Il nostro test ha messo a confronto ventuno vetture disponibili sul mercato italiano che si distinguono per le loro caratteristiche "verdi", cioè perché hanno un basso livello di scarichi inquinanti. Ne abbiamo analizzate con alimentazione a metano, a Gpl, con motore ibrido, ma anche con alimentazione tradizionale (benzina o diesel) e dispositivi che permettono un basso impatto ambientale. Tutte registrano scarichi di CO2 inferiori a 120 g/km e un giudizio almeno positivo rispetto alle emissioni.

Carburanti alternativi
Si possono considerare carburanti davvero alternativi quelli che non si basano sugli idrocarburi o ne contengono in misura limitata rispetto alla tradizionale benzina o al diesel. Una fonte a bassissimo impatto ambientale è rappresentata dai biocarburanti, ottenuti dai prodotti agricoli, in grado di alimentare il motore di una vettura rilasciando emissioni molto ridotte di Co2. Se si eccettuano casi particolari (per esempio, il Brasile), il loro sviluppo è attualmente molto limitato. Sono sufficienti semplici modifiche per utilizzare i biocarburanti sulle vetture esistenti. Ciò non è invece possibile per l'idrogeno: per usarlo è necessario concepire auto dotate di una tecnologia molto differente da quelle attuali.
Oggi sono già più diffusi altri tipi di alimentazione a basso impatto ambientale. In primis le vetture alimentate a gpl e metano, idrocarburi che grazie alla composizione dei loro gas permettono emissioni inquinanti minori rispetto ai carburanti tradizionali. Ci sono poi le auto elettriche, che hanno emissioni zero e sono quasi silenziose: il loro utilizzo su larga scala è però insostenibile a causa dell'enorme fabbisogno energetico, almeno finché il petrolio rimarrà la fonte principale per produrre elettricità. Una strada senz'altro più sostenibile è quella che prevede l'accoppiata tra motore a combustione e motore elettrico, tipico delle cosiddette auto ibride. In questo caso l'energia sprecata durante frenate e decelerazioni dalle vetture a benzina viene catturata dal motore elettrico e riutilizzata durante ripartenze e accelerazioni. È appunto sui percorsi cittadini, dove sono frequenti frenate e rallentamenti, che i motori ibridi offrono prestazioni superiori rispetto a quelli tradizionali.

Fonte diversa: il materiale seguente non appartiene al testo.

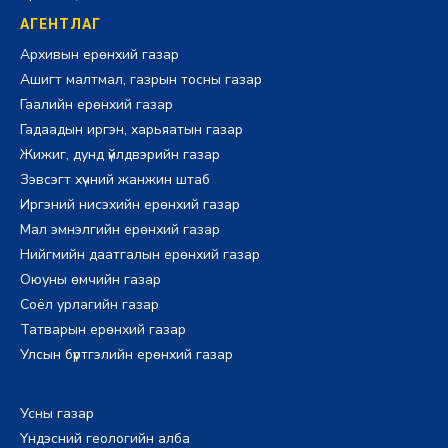
АГЕНТЛАГ
Архивын ерөнхий газар
Ашигт малтмал, газрын тосны газар
Гаалийн ерөнхий газар
Гадаадын иргэн, харьяатын газар
Жижиг, дунд үйлдвэрийн газар
Зэвсэгт хүчний жанжин штаб
Иргэний нисэхийн ерөнхий газар
Мал эмнэлгийн ерөнхий газар
Нийгмийн даатгалын ерөнхий газар
Оюуны өмчийн газар
Соёл урлагийн газар
Татварын ерөнхий газар
Улсын бүртгэлийн ерөнхий газар
Усны газар
Үндэсний геологийн алба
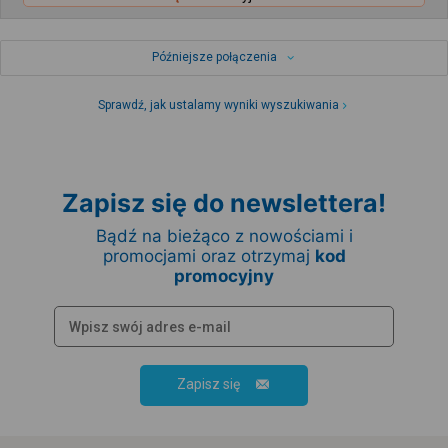
Późniejsze połączenia
Sprawdź, jak ustalamy wyniki wyszukiwania
Zapisz się do newslettera!
Bądź na bieżąco z nowościami i
promocjami oraz otrzymaj
kod
promocyjny
Zapisz się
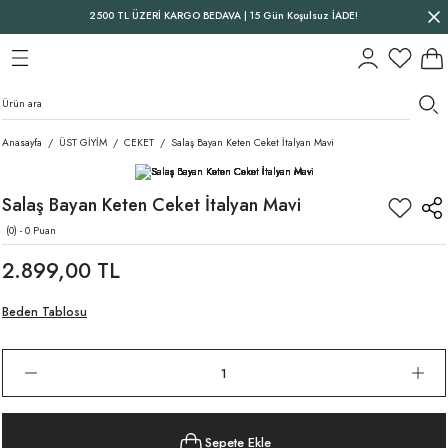
2500 TL ÜZERİ KARGO BEDAVA | 15 Gün Koşulsuz İADE!
Geri Dön
Geri Dön
Geri Dön
Anasayfa
ÜST GİYİM
CEKET
Salaş Bayan Keten Ceket İtalyan Mavi
Salaş Bayan Keten Ceket İtalyan Mavi
(0) - 0 Puan
2.899,00 TL
Beden Tablosu
Sepete Ekle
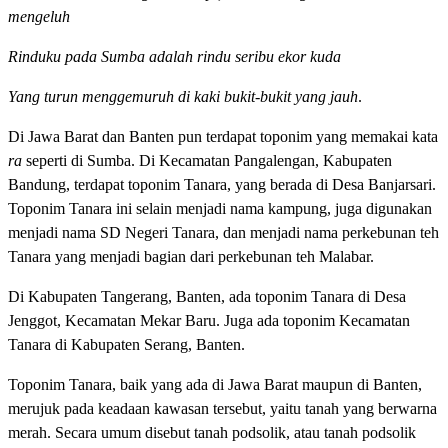
mengeluh
Rinduku pada Sumba adalah rindu seribu ekor kuda
Yang turun menggemuruh di kaki bukit-bukit yang jauh
.
Di Jawa Barat dan Banten pun terdapat toponim yang memakai kata
ra
seperti di Sumba. Di Kecamatan Pangalengan, Kabupaten
Bandung, terdapat toponim Tanara, yang berada di Desa Banjarsari.
Toponim Tanara ini selain menjadi nama kampung, juga digunakan
menjadi nama SD Negeri Tanara, dan menjadi nama perkebunan teh
Tanara yang menjadi bagian dari perkebunan teh Malabar.
Di Kabupaten Tangerang, Banten, ada toponim Tanara di Desa
Jenggot, Kecamatan Mekar Baru. Juga ada toponim Kecamatan
Tanara di Kabupaten Serang, Banten.
Toponim Tanara, baik yang ada di Jawa Barat maupun di Banten,
merujuk pada keadaan kawasan tersebut, yaitu tanah yang berwarna
merah. Secara umum disebut tanah podsolik, atau tanah podsolik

Incentivi per auto poco inquinanti
Per promuovere la diffusione di vetture a minor impatto ambientale, la Finanziaria del 2006 ha previsto incentivi economici per coloro che acquistano una quattroruote a bassa emissione. I benefici valgono fino al 31 dicembre 2007; mentre scriviamo non sappiamo ancora se questi incentivi verranno confermati o modificati dalla Finanziaria 2007.

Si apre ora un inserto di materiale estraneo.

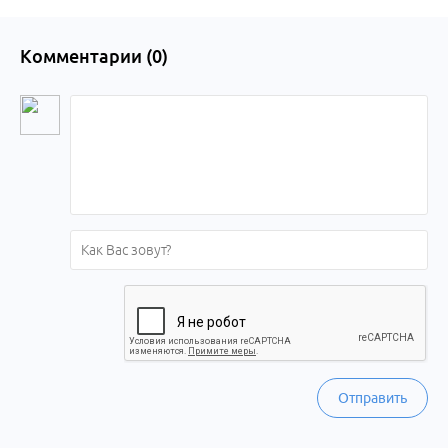
Комментарии (
0
)
Отправить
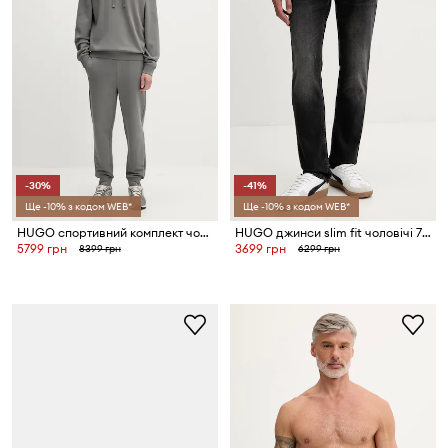
-30%
-41%
Ще -10% з кодом WEB*
Ще -10% з кодом WEB*
HUGO спортивний комплект чоловічий бавовняний DapoDayote
HUGO джинси slim fit чоловічі 708
5799 грн
3699 грн
8399 грн
6299 грн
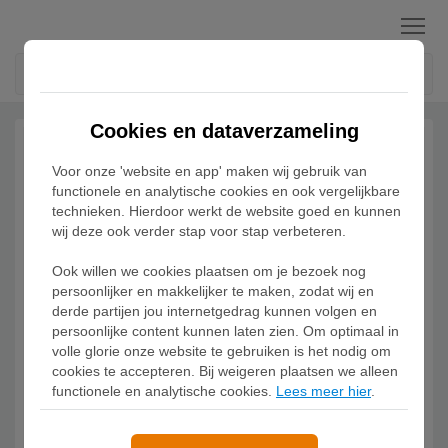
Menu
Cookies en dataverzameling
Voor onze 'website en app' maken wij gebruik van
functionele en analytische cookies en ook vergelijkbare
technieken. Hierdoor werkt de website goed en kunnen
wij deze ook verder stap voor stap verbeteren.
Ook willen we cookies plaatsen om je bezoek nog
persoonlijker en makkelijker te maken, zodat wij en
derde partijen jou internetgedrag kunnen volgen en
persoonlijke content kunnen laten zien. Om optimaal in
volle glorie onze website te gebruiken is het nodig om
cookies te accepteren. Bij weigeren plaatsen we alleen
functionele en analytische cookies.
Lees meer hier
.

Rottamazione Euro 0 ed Euro 1.
Vi spetta un aiuto economico se rottamate la vostra vecchia Euro 0 oppure Euro 1 per passare a una vettura verde. L'acquisto di auto nuove Euro 4, con emissioni di CO2 fino a 140 g/km (il dato lo trovate sul libretto) dà infatti diritto a un contributo statale di 800 euro e all'esenzione del pagamento del bollo per due anni; l'esenzione sale a tre anni se comprate una vettura di cilindrata inferiore a 1.300 cm3 oppure se fate parte di una famiglia di almeno sei persone, nessuna delle quali proprietaria di un'auto. Per avere diritto al contributo e all'esenzione dal bollo la vettura deve essere acquistata entro il 31 dicembre 2007, anche se avete tempo per immatricolarla fino al 31 marzo 2008. L'incentivo vale anche se il vecchio veicolo da demolire è intestato a un vostro familiare convivente, come risulta dallo stato di famiglia.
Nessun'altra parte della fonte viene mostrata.